Data for processing:
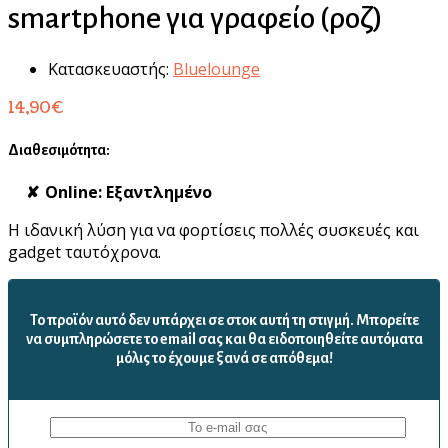
smartphone για γραφείο (ροζ)
Κατασκευαστής:
Bluelounge
14,90
€
Διαθεσιμότητα:
Online: Εξαντλημένο
Η ιδανική λύση για να φορτίσεις πολλές συσκευές και
gadget ταυτόχρονα.
Το προϊόν αυτό δεν υπάρχει σε στοκ αυτή τη στιγμή. Mπορείτε
να συμπληρώσετε το email σας και θα ειδοποιηθείτε αυτόματα
μόλις το έχουμε ξανά σε απόθεμα!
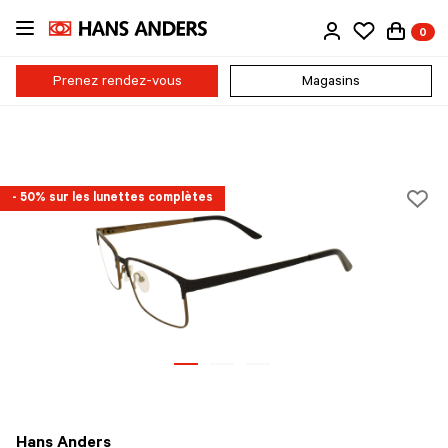
Passer
0
au
contenu
principal
Prenez rendez-vous
Magasins
- 50% sur les lunettes complètes
Hans Anders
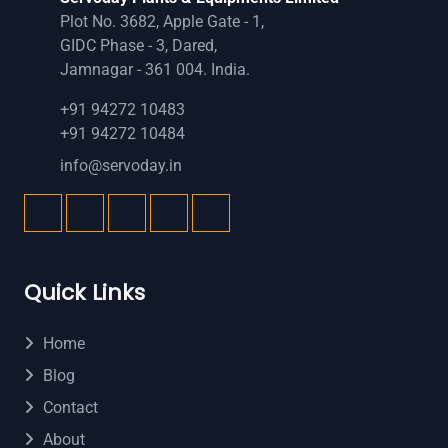
Plot No. 3682, Apple Gate - 1,
GIDC Phase - 3, Dared,
Jamnagar - 361 004. India.
+91 94272 10483
+91 94272 10484
info@servoday.in
Quick Links
Home
Blog
Contact
About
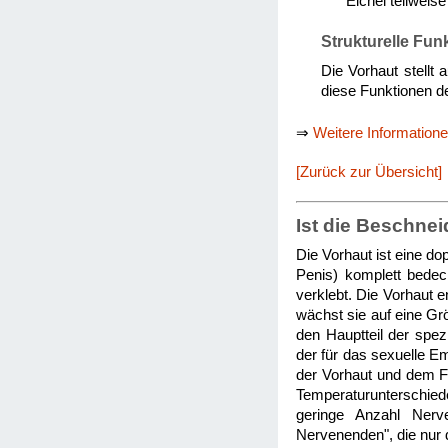
Eichel teilweis
Strukturelle Fun
Die Vorhaut stellt 
diese Funktionen d
⇒
Weitere Information
[Zurück zur Übersicht]
Ist die Beschnei
Die Vorhaut ist eine d
Penis) komplett bedeck
verklebt. Die Vorhaut 
wächst sie auf eine Gr
den Hauptteil der spez
der für das sexuelle E
der Vorhaut und dem Fr
Temperaturunterschied
geringe Anzahl Nerve
Nervenenden", die nur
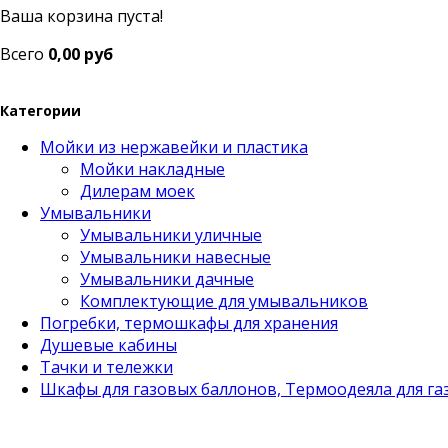
Ваша корзина пуста!
Всего
0,00 руб
Категории
Мойки из нержавейки и пластика
Мойки накладные
Дилерам моек
Умывальники
Умывальники уличные
Умывальники навесные
Умывальники дачные
Комплектующие для умывальников
Погребки, термошкафы для хранения
Душевые кабины
Тачки и тележки
Шкафы для газовых баллонов, Термоодеяла для га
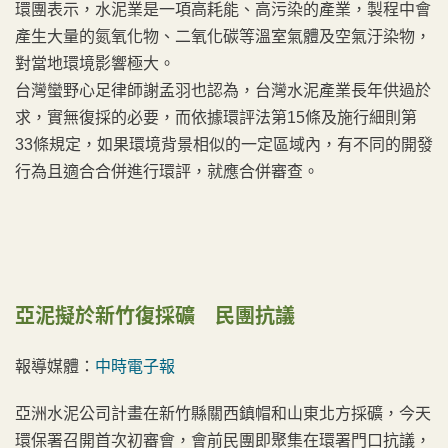
環團表示，水泥業是一項高耗能、高污染的產業，製程中會
產生大量的氮氧化物、二氧化碳等溫室氣體及空氣汙染物，
對當地環境影響極大。
台灣蠻野心足律師謝孟羽也認為，台灣水泥產業長年供過於
求，實無復採的必要，而依據環評法第15條及施行細則第
33條規定，如果環境背景相似的一定區域內，有不同的開發
行為且適合合併進行環評，就應合併審查。
亞泥擬於新竹復採礦 民團抗議
報導媒體：
中時電子報
亞洲水泥公司計畫在新竹縣關西鎮帽和山東北方採礦，今天
環保署召開首次初審會，會前民團即聚集在環署門口抗議，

Directions for this task: Return only the number of lines in the records above that include the string "Vorhaut".

Solution to the problem: 4